**Transcribed page contents**

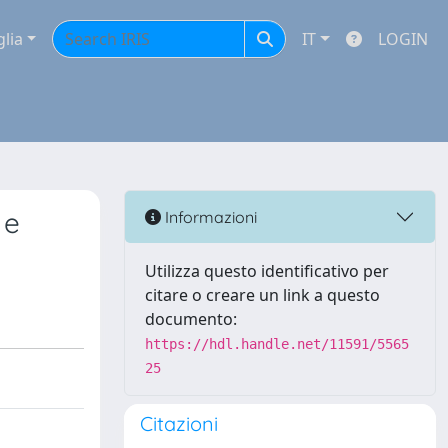
glia
IT
LOGIN
 e
Informazioni
Utilizza questo identificativo per
citare o creare un link a questo
documento:
https://hdl.handle.net/11591/5565
25
Citazioni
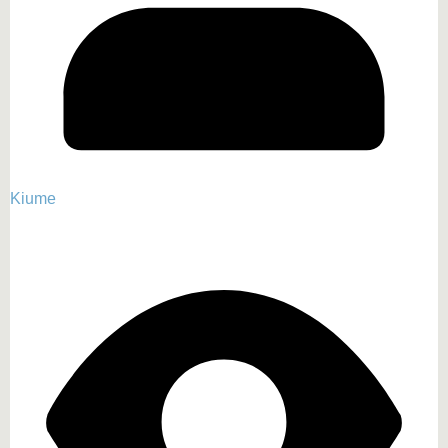
Kiume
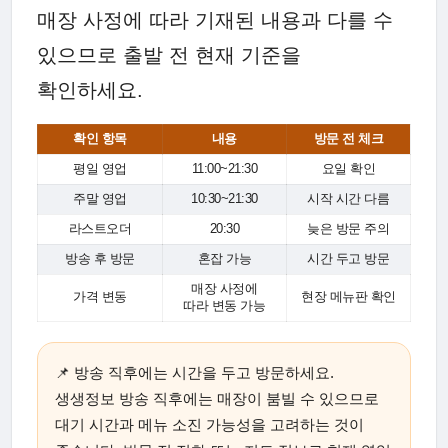
매장 사정에 따라 기재된 내용과 다를 수
있으므로 출발 전 현재 기준을
확인하세요.
확인 항목
내용
방문 전 체크
평일 영업
11:00~21:30
요일 확인
주말 영업
10:30~21:30
시작 시간 다름
라스트오더
20:30
늦은 방문 주의
방송 후 방문
혼잡 가능
시간 두고 방문
매장 사정에
가격 변동
현장 메뉴판 확인
따라 변동 가능
📌 방송 직후에는 시간을 두고 방문하세요.
생생정보 방송 직후에는 매장이 붐빌 수 있으므로
대기 시간과 메뉴 소진 가능성을 고려하는 것이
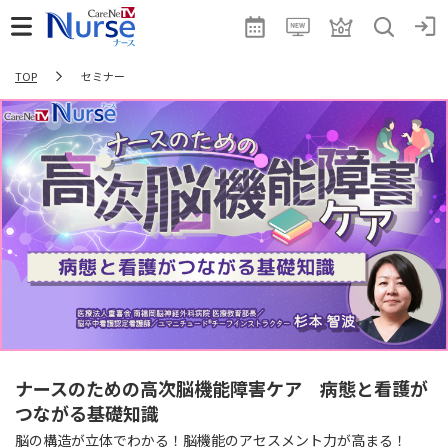
TOP
セミナー
ナースのための高次脳機能障害ケア 病態と看護が
つながる基礎知識
脳の構造が立体でわかる！脳機能のアセスメント力が高まる！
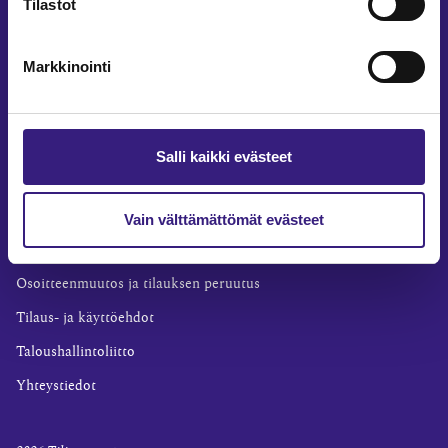
Tilastot
Yritysvastuu
Tilintarkastus
Markkinointi
Työ ja ura
YLEISET TIEDOT
Tilaa Tilisanomat
Salli kaikki evästeet
TilisanomatLIVE
Tilaa uutiskirje
Vain välttämättömät evästeet
Mediakortti
Osoitteenmuutos ja tilauksen peruutus
Tilaus- ja käyttöehdot
Taloushallintoliitto
Yhteystiedot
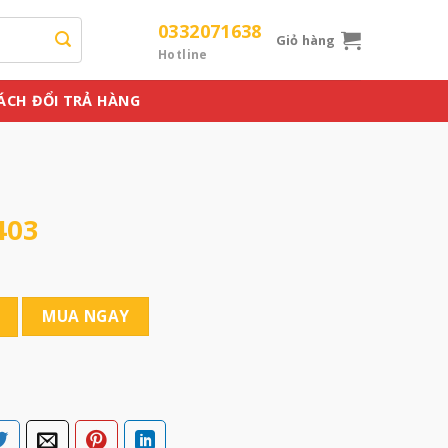
0332071638
Giỏ hàng
Hotline
ÁCH ĐỔI TRẢ HÀNG
403
MUA NGAY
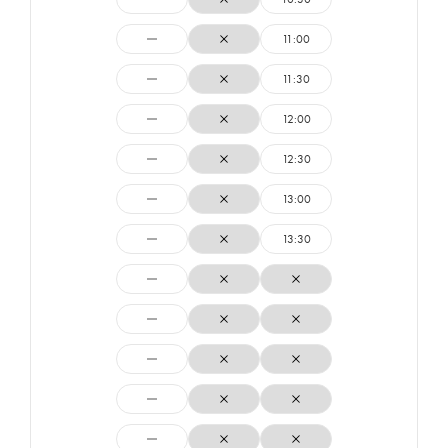
11:00
11:30
12:00
12:30
13:00
13:30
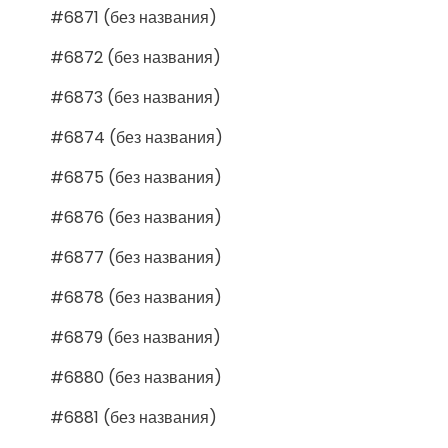
#6871 (без названия)
#6872 (без названия)
#6873 (без названия)
#6874 (без названия)
#6875 (без названия)
#6876 (без названия)
#6877 (без названия)
#6878 (без названия)
#6879 (без названия)
#6880 (без названия)
#6881 (без названия)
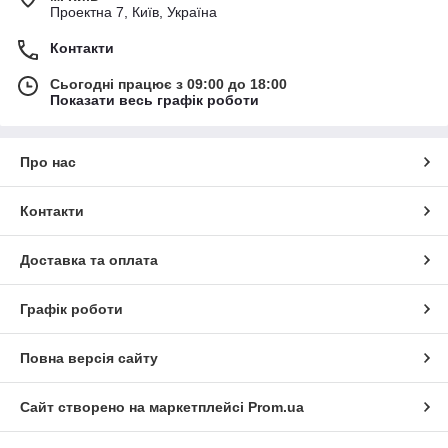
Проектна 7, Київ, Україна
Контакти
Сьогодні працює з 09:00 до 18:00
Показати весь графік роботи
Про нас
Контакти
Доставка та оплата
Графік роботи
Повна версія сайту
Сайт створено на маркетплейсі
Prom.ua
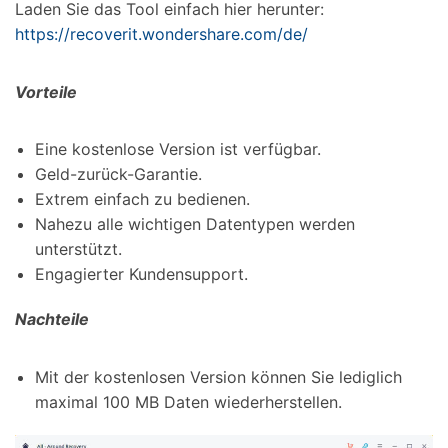
Laden Sie das Tool einfach hier herunter:
https://recoverit.wondershare.com/de/
Vorteile
Eine kostenlose Version ist verfügbar.
Geld-zurück-Garantie.
Extrem einfach zu bedienen.
Nahezu alle wichtigen Datentypen werden
unterstützt.
Engagierter Kundensupport.
Nachteile
Mit der kostenlosen Version können Sie lediglich
maximal 100 MB Daten wiederherstellen.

**WHAT TO PRODUCE**
A line qualifies when it holds the word "Tilaa"; report all qualifying lines from the records above.

**OUTPUT FOR THIS EXERCISE**
Tilaa Tilisanomat
Tilaa uutiskirje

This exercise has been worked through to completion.